Well, in the 6th century BC lived the prophet Daniel, whose name means “God is my judge.” A Hebrew captive of King Nebuchadnezzar’s court, he wrote the most significant prophecies for God’s people in the Old Testament book bearing his name.
His 2,300-day prophecy, which predicted the cleansing of the sanctuary, spans the longest prophetic time period in the Bible. (In Bible prophecy, prophetic days equal literal years.) Beginning in 457 BC and ending in AD 1844, it also included the 70-week prophecy of Daniel 9:25–27, which exactly pinpointed the years of Christ’s ministry and death as the sacrificial Messiah.
But it wasn’t until the Great Advent Awakening in 1833 that a clearer understanding of the 2,300-day prophecy was presented to the Christian world. This awakening revived interest in Bible prophecy and the imminent return of Jesus. It spawned the Advent movement of people proclaiming the first angel’s message of Revelation 14:7: “Fear God and give glory to Him, for the hour of His judgment is come.”
Is it a coincidence that the meaning of Laodicea, the last church counseled by the “True Witness,” means “a people judged”?

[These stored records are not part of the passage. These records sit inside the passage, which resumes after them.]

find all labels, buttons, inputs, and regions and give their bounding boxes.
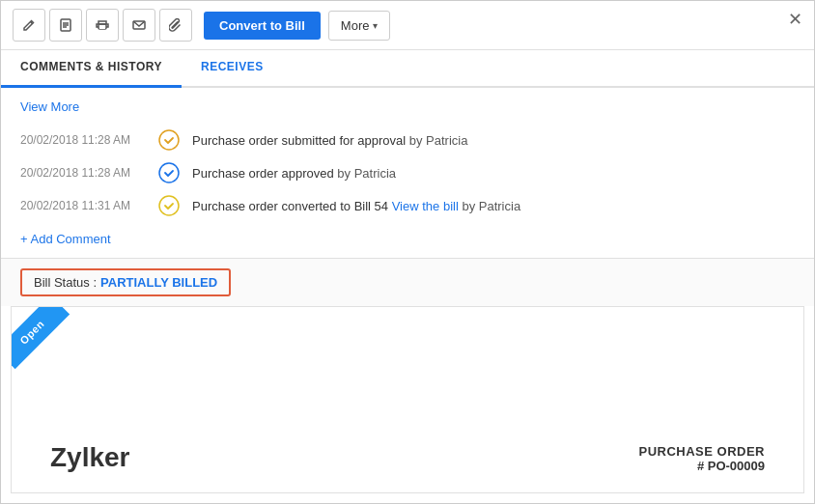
history-timestamp: 20/02/2018 11:28 AM: [20, 133, 146, 147]
print-button[interactable]: [86, 9, 119, 42]
svg-point-5: [159, 163, 179, 182]
history-timestamp: 20/02/2018 11:28 AM: [20, 166, 146, 180]
submitted-icon: [157, 128, 181, 152]
attachment-button[interactable]: [159, 9, 192, 42]
po-number: # PO-00009: [638, 459, 765, 473]
bill-status-value: PARTIALLY BILLED: [100, 275, 217, 290]
company-name: Zylker: [50, 442, 130, 473]
view-more-link[interactable]: View More: [20, 99, 79, 114]
approved-icon: [157, 161, 181, 184]
comments-section: View More 20/02/2018 11:28 AM Purchase o…: [1, 88, 814, 259]
history-text: Purchase order approved by Patricia: [192, 166, 396, 181]
history-item: 20/02/2018 11:28 AM Purchase order appro…: [20, 156, 795, 189]
svg-point-4: [159, 130, 179, 150]
tab-comments-history[interactable]: COMMENTS & HISTORY: [1, 50, 182, 88]
more-button[interactable]: More ▾: [328, 11, 391, 41]
view-bill-link[interactable]: View the bill: [388, 199, 459, 213]
svg-rect-2: [99, 26, 105, 29]
bill-status-bar: Bill Status : PARTIALLY BILLED: [1, 259, 814, 306]
svg-point-6: [159, 196, 179, 215]
chevron-down-icon: ▾: [373, 20, 378, 31]
tabs-bar: COMMENTS & HISTORY RECEIVES: [1, 50, 814, 88]
converted-icon: [157, 194, 181, 217]
toolbar: Convert to Bill More ▾ ✕: [1, 1, 814, 50]
history-timestamp: 20/02/2018 11:31 AM: [20, 199, 146, 212]
open-ribbon: Open: [12, 307, 79, 375]
po-info: PURCHASE ORDER # PO-00009: [638, 444, 765, 473]
main-content: View More 20/02/2018 11:28 AM Purchase o…: [1, 88, 814, 503]
modal-window: Convert to Bill More ▾ ✕ COMMENTS & HIST…: [0, 0, 815, 504]
document-preview: Open Zylker PURCHASE ORDER # PO-00009: [11, 306, 804, 493]
history-text: Purchase order converted to Bill 54 View…: [192, 199, 520, 213]
edit-button[interactable]: [13, 9, 45, 42]
close-button[interactable]: ✕: [788, 11, 802, 28]
po-title: PURCHASE ORDER: [638, 444, 765, 459]
email-button[interactable]: [123, 9, 155, 42]
history-item: 20/02/2018 11:31 AM Purchase order conve…: [20, 189, 795, 222]
tab-receives[interactable]: RECEIVES: [182, 50, 283, 86]
convert-to-bill-button[interactable]: Convert to Bill: [204, 12, 321, 40]
history-item: 20/02/2018 11:28 AM Purchase order submi…: [20, 124, 795, 156]
bill-status-label: Bill Status :: [34, 275, 97, 290]
history-text: Purchase order submitted for approval by…: [192, 133, 467, 148]
add-comment-button[interactable]: + Add Comment: [20, 232, 111, 246]
bill-status-box: Bill Status : PARTIALLY BILLED: [20, 268, 231, 296]
document-button[interactable]: [49, 9, 82, 42]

In 1844, serious Bible students who compared the sequence of prophecies in Daniel 7 and 8 found an amazing link. The judgment referred to in Daniel 7 and the cleansing of the sanctuary mentioned in Daniel 8 were the same event! In addition, the event was taking place in heaven, not on earth! No wonder Jesus hadn’t appeared in the clouds to take His people home! Instead, He had entered the Most Holy Place of the heavenly sanctuary to begin the closing phase of the plan of salvation. This was a new idea to 19th century Christians who thought that the sanctuary’s significance had come to an end when Christ died in AD 31.

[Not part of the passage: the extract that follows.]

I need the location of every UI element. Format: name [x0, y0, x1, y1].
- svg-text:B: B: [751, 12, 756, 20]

But back to the larger question, why is this message so significant that Satan tried to obscure it by floods of bogus information when it was first written in the 6th century BC and then again in the mid-19th century AD when its ancient prophecies were unlocked and proclaimed?

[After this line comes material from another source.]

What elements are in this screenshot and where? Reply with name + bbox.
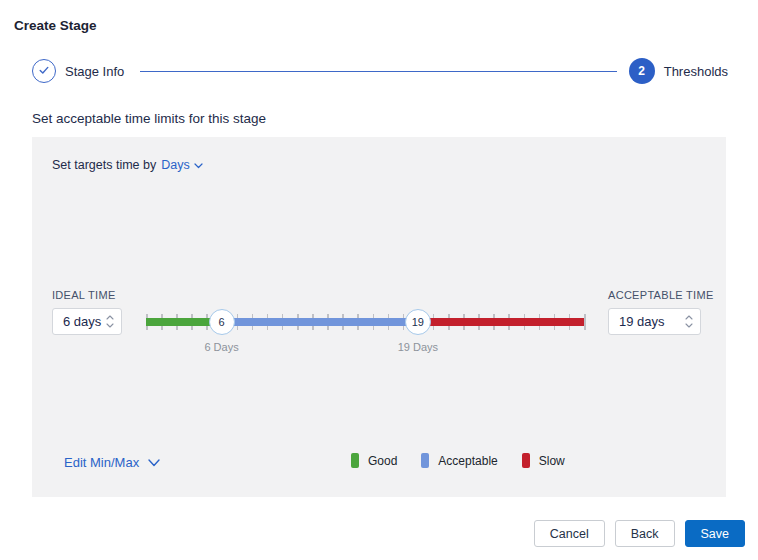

A yearly ritual during the Jewish sanctuary service depicted Satan’s eventual doom.
Once a year during the Jewish sanctuary service, a symbolic enactment of the judgment of Satan, the instigator of evil, took place. On the Day of Atonement, after the sanctuary had been cleansed from the year’s sacrifices for sin and the people who had confessed and forsaken their sin had been declared clean, the confessed sins were placed on the head of the scape goat as the originator of all evil. Then the scapegoat was taken into the wilderness and abandoned, depicting Satan’s 1,000 years of solitary confinement on this earth before his evil regime is ended. Rev. 20:1–3.
But, according to the Bible, the devil has one more trick up his sleeve. After the 1,000 years are over, the wicked are resurrected to stand before God for their sinful deeds. Satan deceives them into rushing the city with him in a last desperate attempt to overthrow God’s government. It’s a hopeless idea, but Satan convinces the whole host of evil beings to give it their best shot. Rev. 20:5–9.
What’s the takeaway for us today? If the devil can obscure your understanding of the sanctuary message by any means, so that you are not afflicting your soul and putting away your sins, he can add you to his list of pawns outside the Holy City.
Don’t let Satan cheat you out of your place in God’s kingdom and don’t let him exploit you in his last desperate war against heaven.